O historiador João Victor Nunes Leite, fiscal de transporte coletivo e membro do Comitê Regional do PCB em Goiás, comenta a trajetória de 91 anos do PCB.
No dia 25 de março, o PCB completa seus 91 anos de existência e muita luta pelo socialismo. Afinal, de que valeria um Partido Comunista se não estiver organizando os trabalhadores para o enfrentamento contra o capitalismo e a sua classe dominante, a burguesia? E assim fez o PCB, chamado carinhosamente pela classe trabalhadora de “Partidão”. Do seu nascimento, em 1922, na cidade de Niterói (RJ), o Partidão enfrentou as mais duras batalhas ao longo da história do Brasil no século 20. A primeira delas, de 1922 a 1930, consistia em introduzir no Brasil uma cultura socialista de pensar e agir sobre o mundo. Os escritos de Marx e de Lênin passam a ser estudados, traduzidos e publicizados entre as massas operárias recém estabelecidas no País, a fim de criar as condições subjetivas para que os trabalhadores lutem para quebrar as correntes que lhes aprisionam. Ao mesmo tempo, em Goiás, a chamada revolução de 30 traz, além dos ares da modernização conservadora, o calor do novo operariado carioca e paulista que dialoga entre si com um novo linguajar e se organiza de uma nova maneira: o marxismo enquanto visão de mundo e o leninismo como forma de organização.

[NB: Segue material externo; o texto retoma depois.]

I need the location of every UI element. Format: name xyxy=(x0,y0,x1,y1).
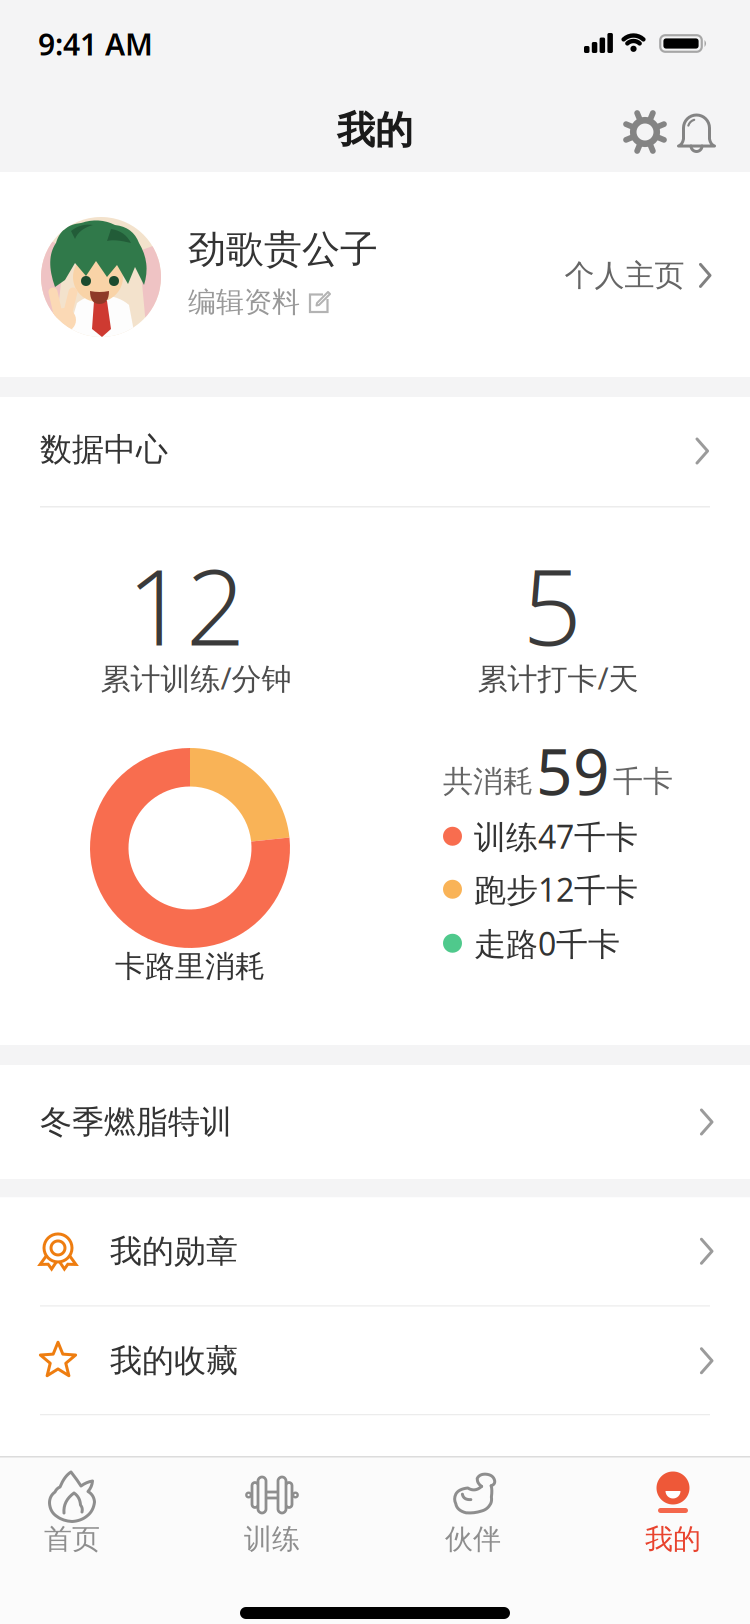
staticText: 训练47千卡 xyxy=(474,815,638,858)
button[interactable]: 数据中心 xyxy=(0,397,750,507)
staticText: 我的 xyxy=(337,107,413,154)
button[interactable] xyxy=(675,109,718,157)
staticText: 冬季燃脂特训 xyxy=(40,1102,232,1142)
staticText: 累计训练/分钟 xyxy=(100,658,292,698)
staticText: 个人主页 xyxy=(564,257,684,294)
staticText: 我的勋章 xyxy=(110,1232,238,1271)
staticText: 共消耗 xyxy=(443,763,533,800)
staticText: 5 xyxy=(522,536,582,674)
staticText: 劲歌贵公子 xyxy=(188,226,378,273)
staticText: 千卡 xyxy=(613,763,673,800)
button[interactable]: 训练 xyxy=(192,1456,352,1586)
staticText: 走路0千卡 xyxy=(474,922,620,964)
staticText: 59 xyxy=(536,728,610,813)
staticText: 数据中心 xyxy=(40,430,168,469)
staticText: 跑步12千卡 xyxy=(474,868,638,910)
button[interactable]: 冬季燃脂特训 xyxy=(0,1065,750,1179)
staticText: 9:41 AM xyxy=(38,24,153,64)
button[interactable]: 我的收藏 xyxy=(0,1307,750,1415)
button[interactable] xyxy=(621,108,669,156)
button[interactable]: 我的 xyxy=(593,1456,750,1586)
staticText: 编辑资料 xyxy=(188,285,300,319)
staticText: 我的收藏 xyxy=(110,1341,238,1380)
button[interactable]: 伙伴 xyxy=(393,1456,553,1586)
staticText: 伙伴 xyxy=(445,1522,501,1556)
staticText: 卡路里消耗 xyxy=(115,948,265,985)
staticText: 训练 xyxy=(244,1522,300,1556)
button[interactable]: 劲歌贵公子 xyxy=(0,172,750,377)
staticText: 12 xyxy=(127,536,245,674)
button[interactable]: 我的勋章 xyxy=(0,1197,750,1305)
staticText: 累计打卡/天 xyxy=(478,658,638,698)
staticText: 我的 xyxy=(645,1522,701,1556)
button[interactable]: 首页 xyxy=(0,1456,152,1586)
staticText: 首页 xyxy=(44,1522,100,1556)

Em 1935, já contando em suas fileiras com Luiz Carlos Prestes — o dirigente mais conhecido do Partidão —, o PCB organiza uma ampla frente nacional e luta contra o nazi-fascismo, apresentando ao povo brasileiro a necessidade de luta por um projeto democrático, anti-imperialista e antilatifundiário. A Aliança Nacional Libertadora (ANL) é organizada e logo em seguida posta na clandestinidade. Estoura a insurreição armada de 1935. Tomando os quartéis do Rio Grande do Norte, Pernambuco e Rio de Janeiro, a insurreição padeceu pela falta das massas operárias e camponesas no processo. Gregório Bezerra categoricamente afirma: “Em 1935 tínhamos armas e não tínhamos massas…”. O resultado não era outro: a clandestinidade. Contudo, ao contrário de que todos imaginam, o Partidão passa a ganhar mais militantes para as suas fileiras. Em Goiás o partido ganha envergadura, sendo organizado nas cidades de Goianira, Pires do Rio e Anápolis. Toda essa organização em Goiás impulsionada pela luta democrática do País e contra o nazi-fascismo e o latifúndio.

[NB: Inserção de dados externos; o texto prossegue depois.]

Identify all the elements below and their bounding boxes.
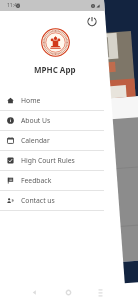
button[interactable]: High Court Rules xyxy=(0,151,138,171)
button[interactable]: Logout xyxy=(86,15,98,27)
staticText: 11:49 xyxy=(7,2,20,9)
staticText: About Us xyxy=(21,116,51,125)
button[interactable]: Home xyxy=(63,287,74,298)
staticText: Calendar xyxy=(21,136,50,145)
button[interactable]: Feedback xyxy=(0,171,138,191)
button[interactable]: Home xyxy=(0,91,138,111)
button[interactable]: About Us xyxy=(0,111,138,131)
staticText: Feedback xyxy=(21,176,52,185)
button[interactable]: Recent apps xyxy=(95,287,106,298)
staticText: Contact us xyxy=(21,196,55,205)
button[interactable]: Calendar xyxy=(0,131,138,151)
staticText: Home xyxy=(21,96,41,105)
button[interactable]: Back xyxy=(29,287,40,298)
button[interactable]: Contact us xyxy=(0,191,138,211)
staticText: High Court Rules xyxy=(21,156,75,165)
staticText: MPHC App xyxy=(34,64,76,75)
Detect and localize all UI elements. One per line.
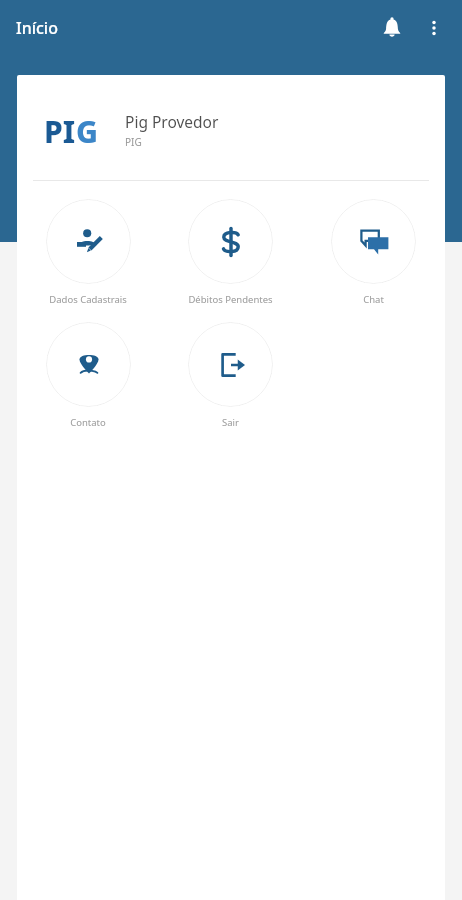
staticText: Contato [70, 416, 106, 429]
button[interactable]: More options [414, 8, 454, 48]
button[interactable]: Contato [17, 320, 159, 431]
button[interactable]: Sair [159, 320, 302, 431]
button[interactable]: Notifications [370, 6, 414, 50]
staticText: Pig Provedor [125, 111, 219, 132]
staticText: Dados Cadastrais [49, 293, 127, 306]
staticText: Sair [222, 416, 239, 429]
button[interactable]: Débitos Pendentes [159, 197, 302, 308]
staticText: Chat [363, 293, 384, 306]
staticText: Início [16, 17, 58, 39]
button[interactable]: Dados Cadastrais [17, 197, 159, 308]
staticText: G [76, 111, 98, 145]
staticText: PIG [125, 135, 142, 149]
staticText: PI [44, 111, 76, 145]
staticText: Débitos Pendentes [188, 293, 273, 306]
button[interactable]: Chat [302, 197, 445, 308]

Com o fim da 2ª Guerra Mundial e a participação fundamental da União Soviética para a derrota do fascismo alemão, os Partidos Comunistas em todo o mundo ganham nova envergadura. O Partidão sai da clandestinidade nos anos seguintes e se torna um partido de massa. Mais de 200 mil filiados em todo o território nacional. Nas eleições burguesas, Prestes se torna senador. Muitos militantes entram na Câmara dos Deputados, Assembleias Legislativas e Câmaras de Vereadores. Na Assembleia Legislativa de Goiás, Afrânio de Azevedo e Abraão Isaac Neto são os deputados do PCB. Toda uma rede de imprensa comunista se organiza e chama a atenção dos intelectuais da sociedade. Bernardo Élis se torna comunista por este contato com as publicações do Partidão. Mais uma vez, em 1947, o partido rapidamente é posto na clandestinidade. Essa foi a resposta da burguesia nacional. É nesse período uma das mais importantes lutas camponesas em nosso pais, a Revolta de Trombas e Formos, em Goiás. José Porfírio, militante do Partido Comunista, é a expressão máxima desta revolta pela terra, demonstrando que a inserção dos comunistas não é só no meio sindical e urbano.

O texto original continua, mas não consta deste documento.